Whisper Telugu Large-v2
Property | Value |
---|---|
License | Apache 2.0 |
Language | Telugu |
Base Model | Whisper Large-v2 |
WER Score | 9.65 |
What is whisper-telugu-large-v2?
Whisper-telugu-large-v2 is a specialized automatic speech recognition (ASR) model fine-tuned from OpenAI's Whisper Large-v2 specifically for the Telugu language. Developed at Speech Lab, IIT Madras, this model represents a significant advancement in Telugu speech recognition, trained on an extensive collection of Telugu speech corpora including CSTD IIIT-H, ULCA, Shrutilipi, and Microsoft Speech Corpus.
Implementation Details
The model employs a sophisticated training approach with carefully tuned hyperparameters, including a learning rate of 0.75e-05, batch size of 8, and 75,000 training steps. It utilizes mixed precision training with the AdamW optimizer and implements a linear learning rate scheduler with 22,000 warmup steps.

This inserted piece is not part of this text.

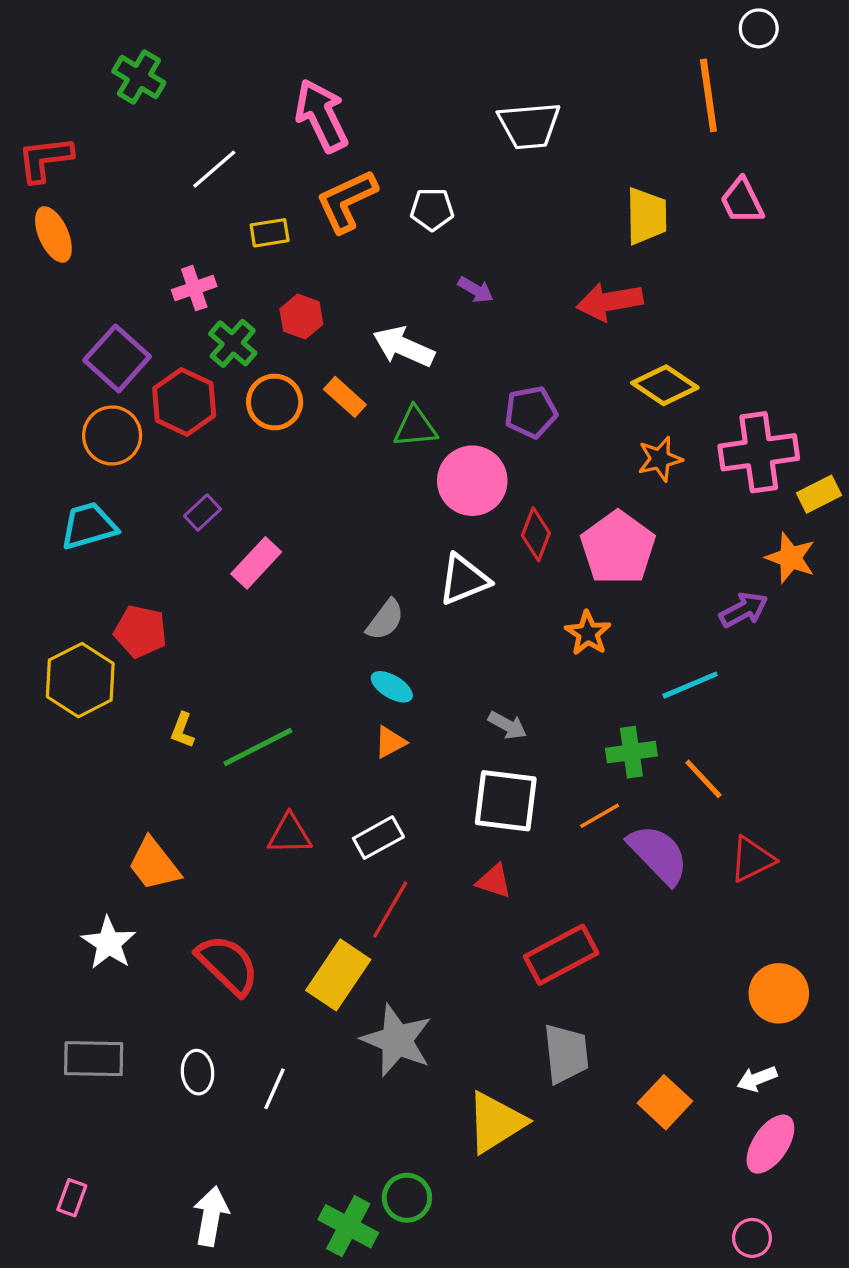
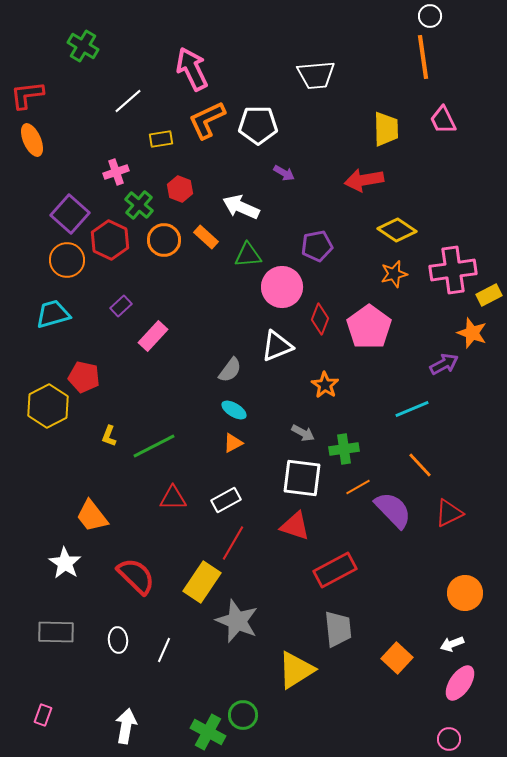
white circle: (759, 28) -> (430, 16), moved
white pentagon: (432, 209) -> (258, 125), size x1.5
orange star: (588, 633) -> (325, 385), moved
green cross: (631, 752) -> (344, 449), moved
red triangle: (494, 881) -> (295, 526), size x1.4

- Supports both PyTorch and JAX-based inference
- Optimized for 30-second audio chunks
- Includes specialized decoder prompts for Telugu language
- Implements 8-bit optimization for improved efficiency
Core Capabilities
- Achieves 9.65 WER on Google FLEURS test set
- Handles diverse Telugu speech patterns and accents
- Supports batch processing for faster inference
- Compatible with both CPU and GPU environments
Frequently Asked Questions
Q: What makes this model unique?
This model stands out for its comprehensive training on multiple Telugu speech corpora and its optimization for production environments, supporting both PyTorch and JAX-based inference pipelines. The achieved WER of 9.65 demonstrates its high accuracy in Telugu speech recognition.
Q: What are the recommended use cases?
The model is ideal for Telugu speech transcription tasks, particularly in applications requiring high accuracy and processing of longer audio segments. It's suitable for both research and production environments, with flexible deployment options using either PyTorch or JAX.